Take a look at some of the biggest movers in the premarket:
Tiffany (TIF) – LVMH is considering buying Tiffany shares on the open market, according to a Bloomberg report. The shares are currently selling below the $135 per share takeover price that LVMH agreed to pay when it struck its deal with the luxury goods retailer in November. Separately, Tiffany reported quarterly profit of $1.80 per share, 3 cents a share above estimates. Revenue was slightly below forecasts, but comparable-store sales exceeded estimates.
Hibbett Sports (HIBB) – The athletic apparel retailer fell 11 cents a share shy of forecasts, with quarterly earnings of 51 cents per share. Revenue came in above forecasts. Comparable-store sales were up 4%, shy of the 4.7% consensus estimate compiled by Refinitiv. Hibbett also said it did not anticipate any material disruption to its supply chain due to the coronavirus outbreak, although it said it has seen a slowdown in demand.
Nike (NKE) – The athletic footwear and apparel maker was upgraded to “buy” from “neutral” at Bank of America Securities, saying an overall challenging environment could enhance Nike’s momentum in increasing global market share.
Tesla (TSLA) – Tesla will suspend production at its Fremont, California, factory on March 24, and said its New York solar roof tile factory will also suspend production. Tesla added that it believes its level of liquidity is sufficient to navigate the uncertainty surrounding the coronavirus outbreak.

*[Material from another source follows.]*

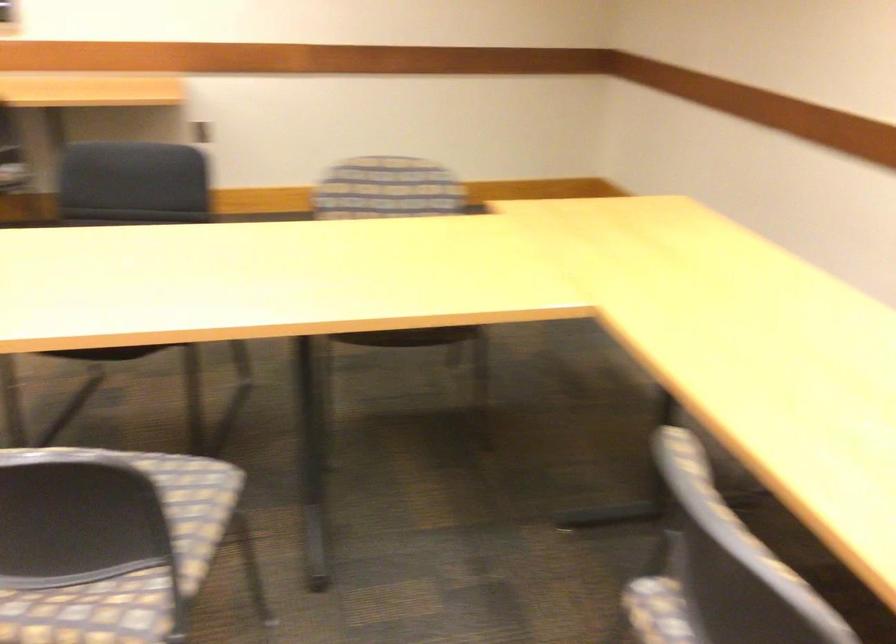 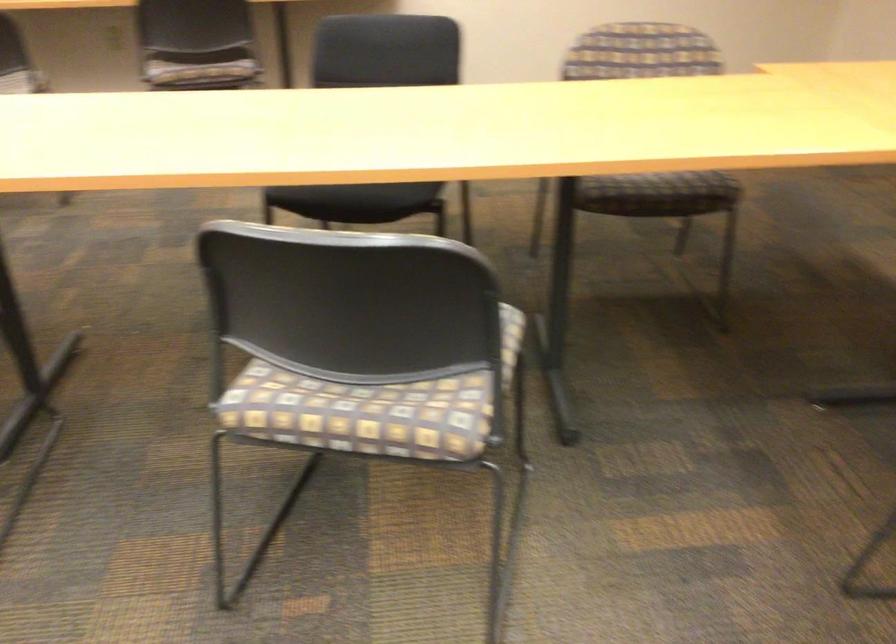 Question: In a continuous first-person perspective shot, in which direction is the camera moving?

Crowdstrike (CRWD) – Crowdstrike reported a quarterly loss of 2 cents per share, smaller than the 8 cents a share loss that Wall Street had predicted. The cybersecurity company also gave upbeat guidance, with the coronavirus crisis spurring more to work at home and raising the need for more cyber protection.
Apple (AAPL) – Apple is limiting online purchases of iPhones to two per customer, as it deals with supply chain disruptions as well as the closing of its brick-and-mortar stores outside China.

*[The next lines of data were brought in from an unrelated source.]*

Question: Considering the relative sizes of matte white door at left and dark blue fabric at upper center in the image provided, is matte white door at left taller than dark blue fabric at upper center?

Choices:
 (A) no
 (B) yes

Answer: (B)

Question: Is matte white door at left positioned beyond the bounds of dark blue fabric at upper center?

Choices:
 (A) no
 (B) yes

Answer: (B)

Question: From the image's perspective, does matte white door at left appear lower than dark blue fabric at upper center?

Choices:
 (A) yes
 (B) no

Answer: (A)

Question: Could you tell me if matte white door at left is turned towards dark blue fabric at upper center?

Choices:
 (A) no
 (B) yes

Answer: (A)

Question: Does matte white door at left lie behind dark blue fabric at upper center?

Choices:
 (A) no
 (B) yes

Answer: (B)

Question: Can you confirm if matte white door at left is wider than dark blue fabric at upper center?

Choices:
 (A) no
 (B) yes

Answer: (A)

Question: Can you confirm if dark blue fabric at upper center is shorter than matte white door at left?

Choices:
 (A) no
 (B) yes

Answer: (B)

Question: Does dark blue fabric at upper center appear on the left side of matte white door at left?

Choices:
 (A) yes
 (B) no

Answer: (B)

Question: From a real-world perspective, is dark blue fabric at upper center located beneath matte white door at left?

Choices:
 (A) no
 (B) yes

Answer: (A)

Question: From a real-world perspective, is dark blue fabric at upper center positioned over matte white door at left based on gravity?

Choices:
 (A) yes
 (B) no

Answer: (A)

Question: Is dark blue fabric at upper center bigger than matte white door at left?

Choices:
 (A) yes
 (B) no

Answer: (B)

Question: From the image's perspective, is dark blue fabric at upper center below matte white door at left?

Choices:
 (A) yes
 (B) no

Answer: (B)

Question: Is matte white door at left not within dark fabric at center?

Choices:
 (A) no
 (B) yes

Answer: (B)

Walmart (WMT) – Walmart is hiring 150,000 more hourly workers to deal with a virus-related surge in shoppers. That follows a similar move by rival Amazon.com (AMZN) earlier this week. Walmart also announced it would pay a cash bonus of $300 to full-tie hourly workers and $150 to part-time employees.
Boeing (BA) – Boeing is strongly considering a temporary suspension of production at its twin-aisle jet factories, according to people familiar with the matter who spoke to Reuters. The company has not made a final decision on timing, however. Separately, Bloomberg reports that Boeing is considering cutting its dividend and laying off workers, as it deals with the disruption caused by the coronavirus outbreak.
GameStop (GME) – GameStop told its stores to stay open even in the event of state or city lockdowns, according to a memo obtained by gaming website Kotaku. The memo said the videogame retailer considered itself an “essential retail” operation.
Hertz Global (HTZ), Avis Budget (CAR) – Hertz, Avis, and privately held Enterprise Holdings asked the Treasury Department to be included in any travel industry aid. Hertz CEO Kathy Marinello told Bloomberg that the car rental industry has been hit as hard as the airline industry has.
Carnival (CCL) – Carnival reported quarterly profit of 22 cents per share, 5 cents a share below estimates. Revenue beat forecasts, however. The quarter included cancellations and disruptions from the virus outbreak, and the cruise line operator said it cannot provide a full-year forecast as those disruptions escalate.
Oracle (ORCL) – Oracle was upgraded to “overweight” from “neutral” at JPMorgan Chase, which cited the business software giant’s resilience across business cycles as well as its relative valuation.
Cardinal Health (CAH) – The drug distributor received a double upgrade at Bank of America Securities, which now rates Cardinal a “buy” compared to the prior “underperform” rating. The firm said the drug distributors are one of the drug industry groups best positioned to manage through the COVID-19 outbreak.
Lululemon (LULU) – Citi upgraded the athletic apparel retailer to “buy” from “neutral,” noting a 41% drop in the stock since February 20 and saying the company is likely to fare better than peers and that its long-term earnings power is not at risk.